▶ [Work task]: Wherever a line of the records contains "костного", copy that line.
'''
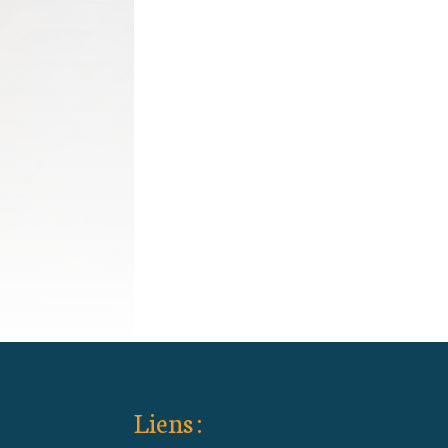
Liens :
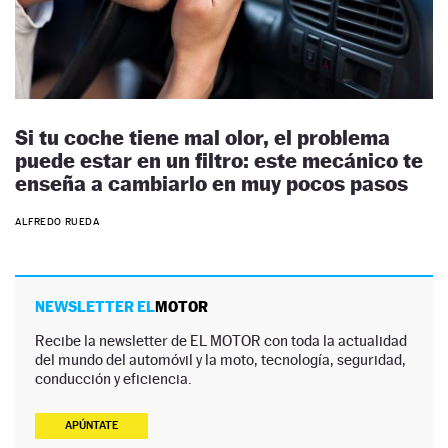
Si tu coche tiene mal olor, el problema
puede estar en un filtro: este mecánico te
enseña a cambiarlo en muy pocos pasos
ALFREDO RUEDA
NEWSLETTER EL
MOTOR
Recibe la newsletter de EL MOTOR con toda la actualidad
del mundo del automóvil y la moto, tecnología, seguridad,
conducción y eficiencia.
APÚNTATE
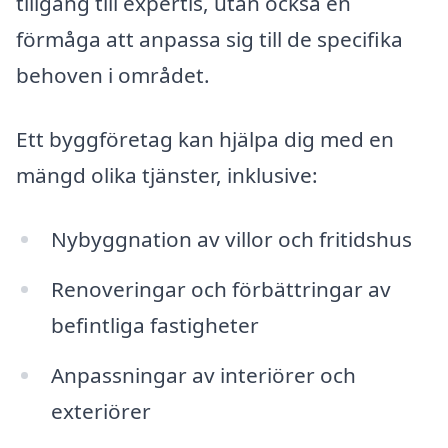
tillgång till expertis, utan också en
förmåga att anpassa sig till de specifika
behoven i området.
Ett byggföretag kan hjälpa dig med en
mängd olika tjänster, inklusive:
Nybyggnation av villor och fritidshus
Renoveringar och förbättringar av
befintliga fastigheter
Anpassningar av interiörer och
exteriörer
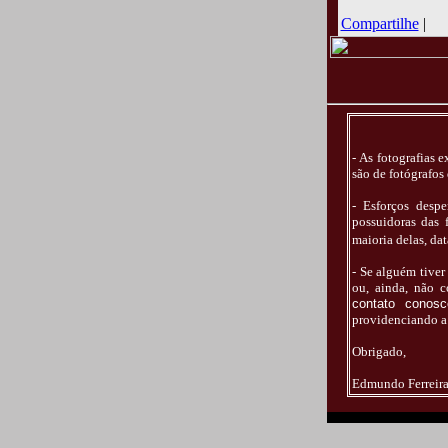
Compartilhe
|
- As fotografias 
são de fotógrafos
- Esforços despe
possuidoras das 
maioria delas, da
- Se alguém tive
ou, ainda, não 
contato cono
providenciando a 
Obrigado,
Edmundo Ferreir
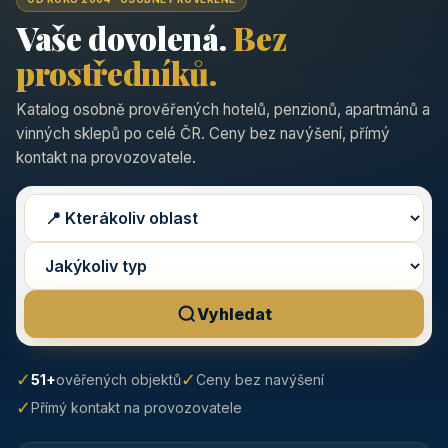
Vaše dovolená.
Bez
prostředníků.
Katalog osobně prověřených hotelů, penzionů, apartmánů a
vinných sklepů po celé ČR. Ceny bez navýšení, přímý
kontakt na provozovatele.
Vyhledat
✓
✓
51+
ověřených objektů
Ceny bez navýšení
✓
Přímý kontakt na provozovatele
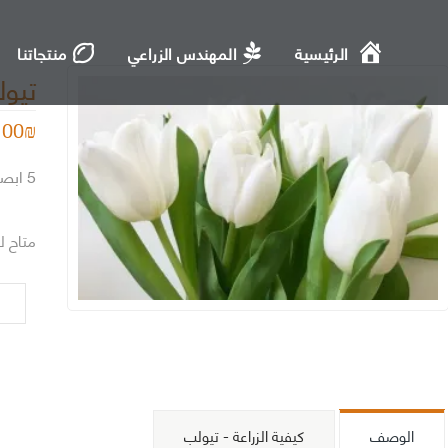
الرئيسية
المهندس الزراعي
منتجاتنا
تيو
.00
₪
5 ابصال زهرة التيولب الابيض
متاح ل
كمية
تيول
-
ابيض
الوصف
كيفية الزراعة - تيولب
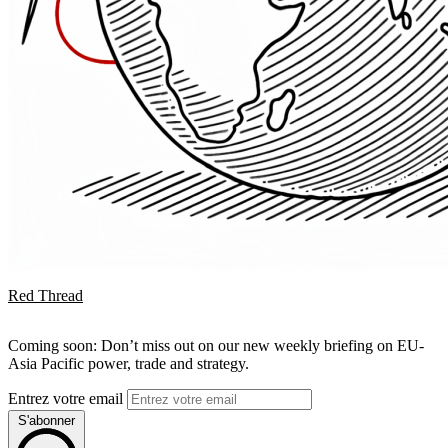
Red Thread
Coming soon: Don’t miss out on our new weekly briefing on EU-
Asia Pacific power, trade and strategy.
Entrez votre email
S'abonner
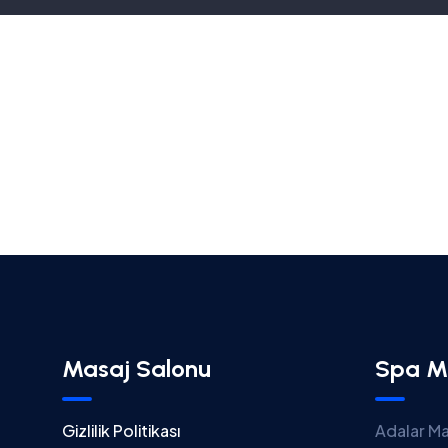
Masaj Salonu
Spa M
Gizlilik Politikası
Adalar Ma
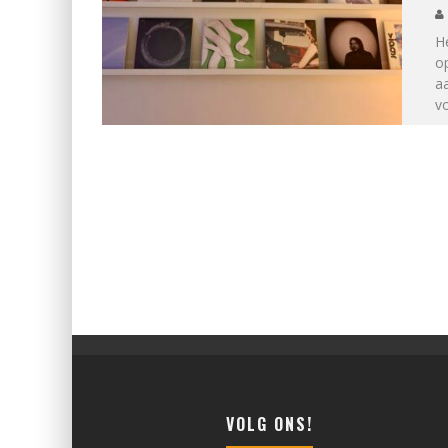
He
o
aa
vo
VOLG ONS!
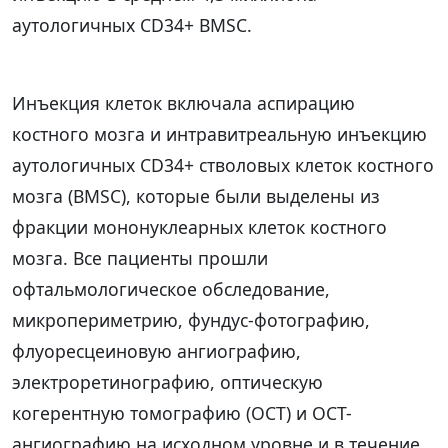
аутологичных CD34+ BMSC.
Инъекция клеток включала аспирацию
костного мозга и интравитреальную инъекцию
аутологичных CD34+ стволовых клеток костного
мозга (BMSC), которые были выделены из
фракции мононуклеарных клеток костного
мозга. Все пациенты прошли
офтальмологическое обследование,
микропериметрию, фундус-фотографию,
флуоресцеиновую ангиографию,
электроретинографию, оптическую
когерентную томографию (OCT) и OCT-
ангиографию на исходном уровне и в течение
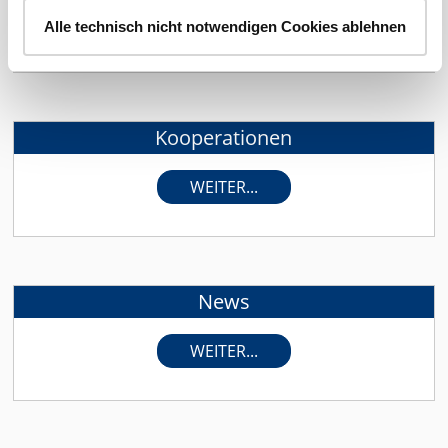
WEITER...
Alle technisch nicht notwendigen Cookies ablehnen
Kooperationen
WEITER...
News
WEITER...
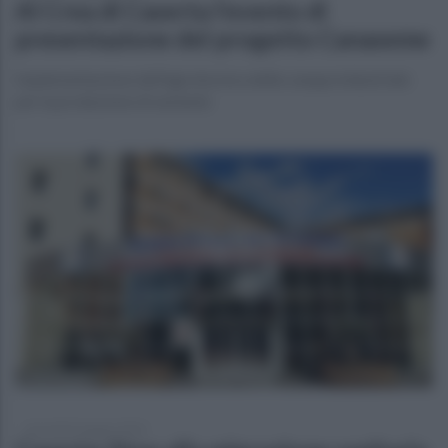
Al Crea di Caserta l’evento di
presentazione del progetto Canaseme
Implementazione dell'agrotecnica della canapa industriale
per la produzione di semente
mercoledì 5 giugno 2024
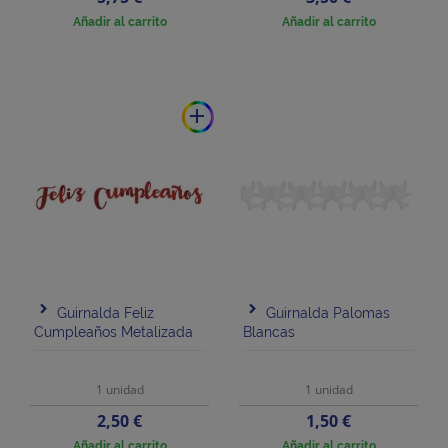
Añadir al carrito
Añadir al carrito
add
Guirnalda Feliz
Guirnalda Palomas
Cumpleaños Metalizada
Blancas
1 unidad
1 unidad
Precio
Precio
2,50 €
1,50 €
Añadir al carrito
Añadir al carrito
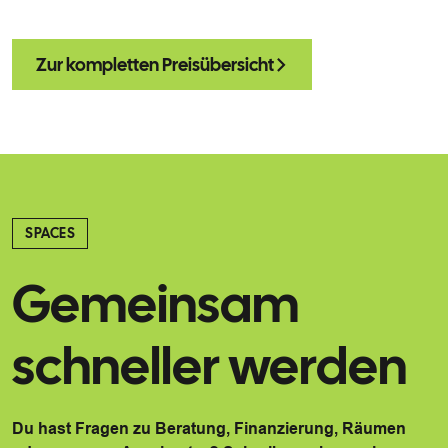
Zur kompletten Preisübersicht
SPACES
Gemeinsam
schneller werden
Du hast Fragen zu Beratung, Finanzierung, Räumen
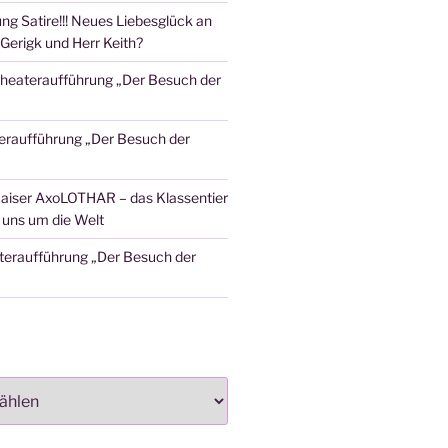
ng Satire!!! Neues Liebesglück an
Gerigk und Herr Keith?
heateraufführung „Der Besuch der
eraufführung „Der Besuch der
aiser AxoLOTHAR – das Klassentier
t uns um die Welt
teraufführung „Der Besuch der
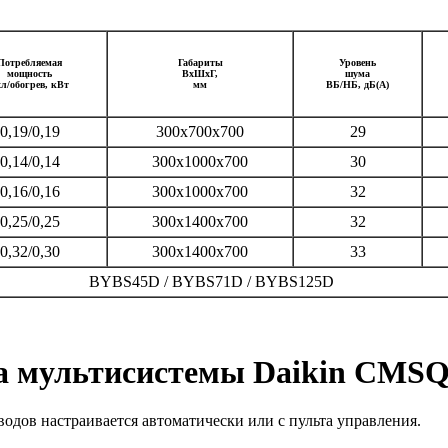
Потребляемая
Габариты
Уровень
мощность
ВхШхГ,
шума
хл/обогрев, кВт
мм
ВБ/НБ, дБ(А)
0,19/0,19
300x700x700
29
0,14/0,14
300x1000x700
30
0,16/0,16
300x1000x700
32
0,25/0,25
300x1400x700
32
0,32/0,30
300x1400x700
33
BYBS45D / BYBS71D / BYBS125D
а мультисистемы Daikin CM
водов настраивается автоматически или с пульта управления.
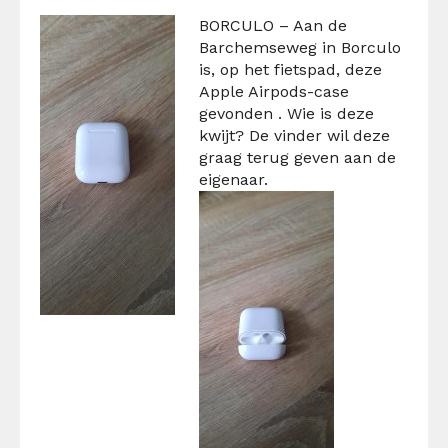
BORCULO – Aan de
Barchemseweg in Borculo
is, op het fietspad, deze
Apple Airpods-case
gevonden . Wie is deze
kwijt? De vinder wil deze
graag terug geven aan de
eigenaar.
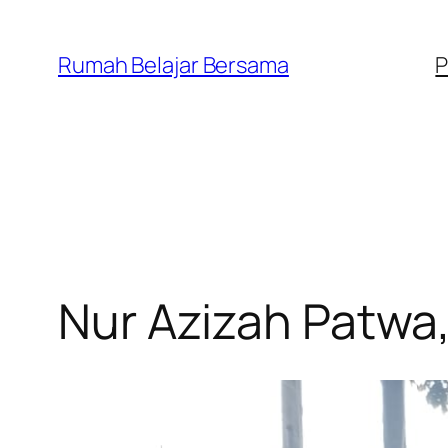
Lewati
ke
Rumah Belajar Bersama
P
konten
Nur Azizah Patwa,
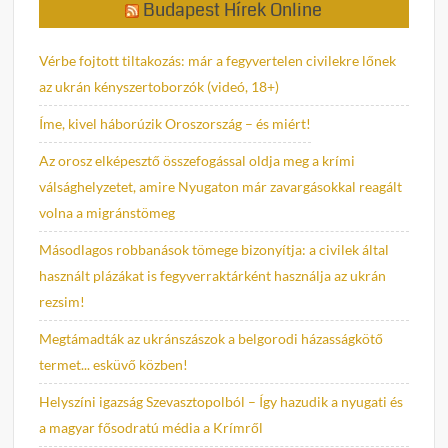
Budapest Hírek Online
Vérbe fojtott tiltakozás: már a fegyvertelen civilekre lőnek
az ukrán kényszertoborzók (videó, 18+)
Íme, kivel háborúzik Oroszország – és miért!
Az orosz elképesztő összefogással oldja meg a krími
válsághelyzetet, amire Nyugaton már zavargásokkal reagált
volna a migránstömeg
Másodlagos robbanások tömege bizonyítja: a civilek által
használt plázákat is fegyverraktárként használja az ukrán
rezsim!
Megtámadták az ukránszászok a belgorodi házasságkötő
termet... esküvő közben!
Helyszíni igazság Szevasztopolból – Így hazudik a nyugati és
a magyar fősodratú média a Krímről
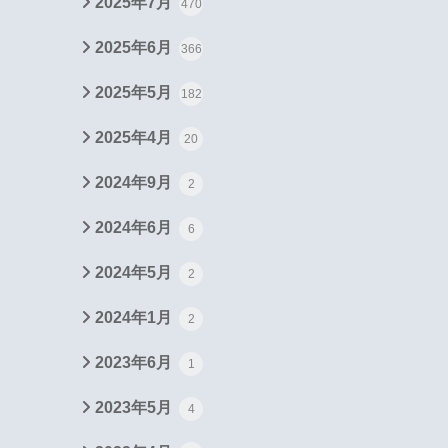
2025年7月
470
2025年6月
366
2025年5月
182
2025年4月
20
2024年9月
2
2024年6月
6
2024年5月
2
2024年1月
2
2023年6月
1
2023年5月
4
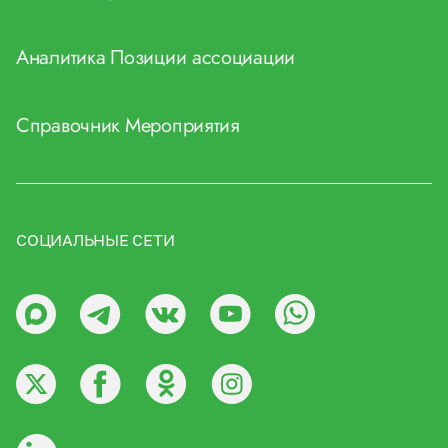
Аналитика
Позиции ассоциации
Справочник
Мероприятия
СОЦИАЛЬНЫЕ СЕТИ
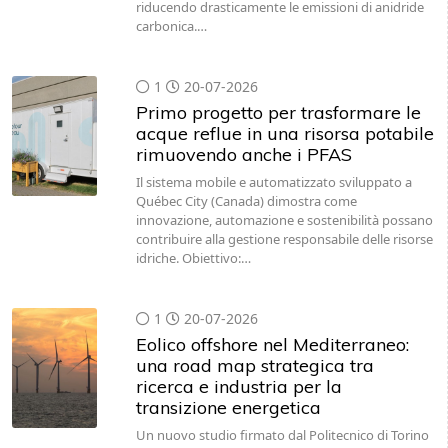
riducendo drasticamente le emissioni di anidride
carbonica.…
1
20-07-2026
Primo progetto per trasformare le
acque reflue in una risorsa potabile
rimuovendo anche i PFAS
Il sistema mobile e automatizzato sviluppato a
Québec City (Canada) dimostra come
innovazione, automazione e sostenibilità possano
contribuire alla gestione responsabile delle risorse
idriche. Obiettivo:…
1
20-07-2026
Eolico offshore nel Mediterraneo:
una road map strategica tra
ricerca e industria per la
transizione energetica
Un nuovo studio firmato dal Politecnico di Torino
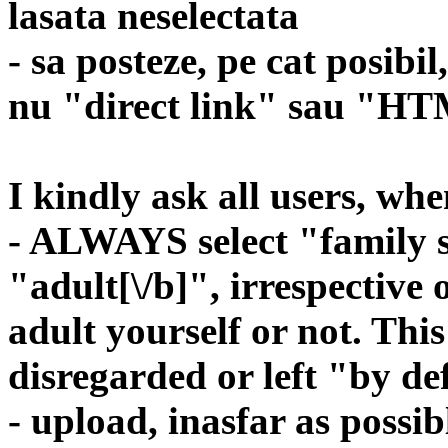
lasata neselectata
- sa posteze, pe cat posibil
nu "direct link" sau "H
I kindly ask all users, wh
- ALWAYS select "
family 
"
adult[\/b]", irrespective
adult yourself or not. Thi
disregarded or left "by de
- upload, inasfar as possib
'''
▶ [Exercise solution]:
костного мозга и интравитреальную инъекцию
аутологичных CD34+ стволовых клеток костного
фракции мононуклеарных клеток костного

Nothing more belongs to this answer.